Подводя итоги представленной в книге реконструкции сюжета о приобщении творчества Гоголя, а следовательно – и всей русской литературы, к европейскому дискурсу географического воображения, пунктирно отмечу развитие заданных писателем тем и введенных им техник репрезентации пространства в последующей традиции. Напомню, что в гоголевском варианте этого сюжета можно выделить, условно говоря, два аспекта – философский и зрелищный. Первый отражал идеи И. Г. Гердера и Ф. Шеллинга о взаимной обусловленности человека и природы, в которой он развивается. В творчестве Гоголя они породили цепочку образов представителей расового разнообразия Земли в статье «Несколько мыслей о преподавании детям географии» и в исторических статьях «Арабесок», а также образы казаков в повести «Тарас Бульба». Чуткость Гоголя к визуальной стороне географии – к зрительным методам исследования, к картам и проблематике наблюдения и зрительного освоения мира – нашла выражение в его географических пейзажах, которые были выстроены по образцу жанра в творчестве А. фон Гумбольдта и с опорой на географические и картографические источники. В таком гоголевском формате географическое воображение получило продолжение уже в следующем поколении русской литературы, в творчестве И. С. Тургенева и И. А. Гончарова.

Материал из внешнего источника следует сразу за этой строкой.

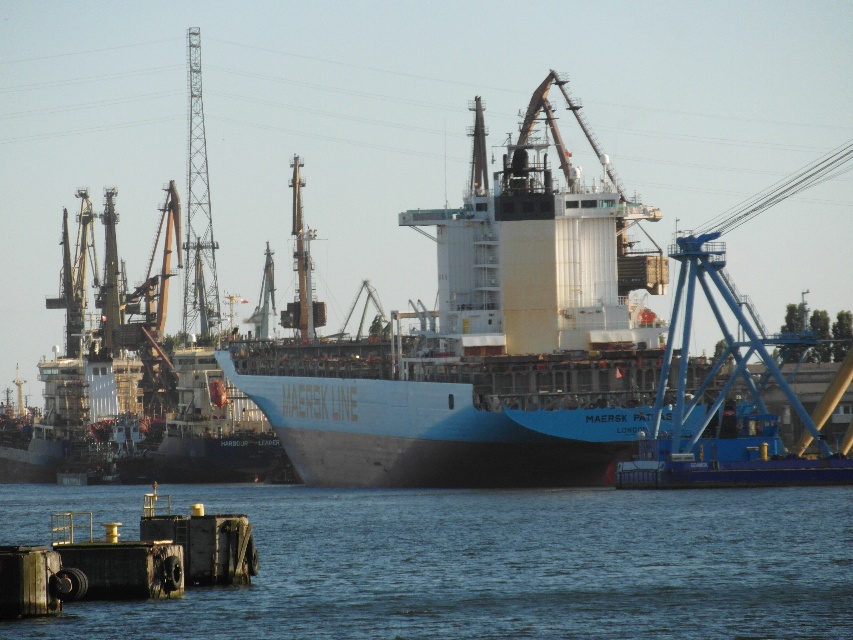 You are a tugboat operator trying to navigate through the port. You need to move from the blue water at lower left to the white matte cargo ship at center. Is there enough space between them for your tugboat, which is 20 meters long?

The distance between the blue water at lower left and the white matte cargo ship at center is 25.79 meters. Since your tugboat is 20 meters long, there is sufficient space to navigate between them.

Тургенев, признанный мастер изображения русской природы, в «Записках охотника» взял на вооружение разработанную Гоголем поэтику географического пейзажа, в то же время оспаривая его интерпретацию связи русского ландшафта с характером и жизнью народа. Как полагал К. Эли, Гоголь в становлении русского пейзажа сыграл двоякую роль. С одной стороны, в украинских повестях он создал пасторальный идиллический украинский пейзаж, а в эпическом повествовании «Тараса Бульбы» наделил эту степную Аркадию теми чертами беспредельности и экспансии пространства, которые потом были им перенесены на изображение России в «Мертвых душах» и были переняты последующей традицией литературы и живописи[617]. С другой стороны, в петербургских повестях Гоголь набросал эскиз русского северного пейзажа, «где все мокро, гладко, ровно, бледно, серо, туманно» (III, 16), который нашел развитие в финальном описании российского пространства в «Мертвых душах»:

…бедно, разбросанно и неприютно в тебе <…> Открыто-пустынно и ровно все в тебе; как точки, как значки, неприметно торчат среди равнин невысокие твои города; ничто не обольстит и не очарует взора. Но какая же непостижимая, тайная сила влечет к тебе? (VI, 220).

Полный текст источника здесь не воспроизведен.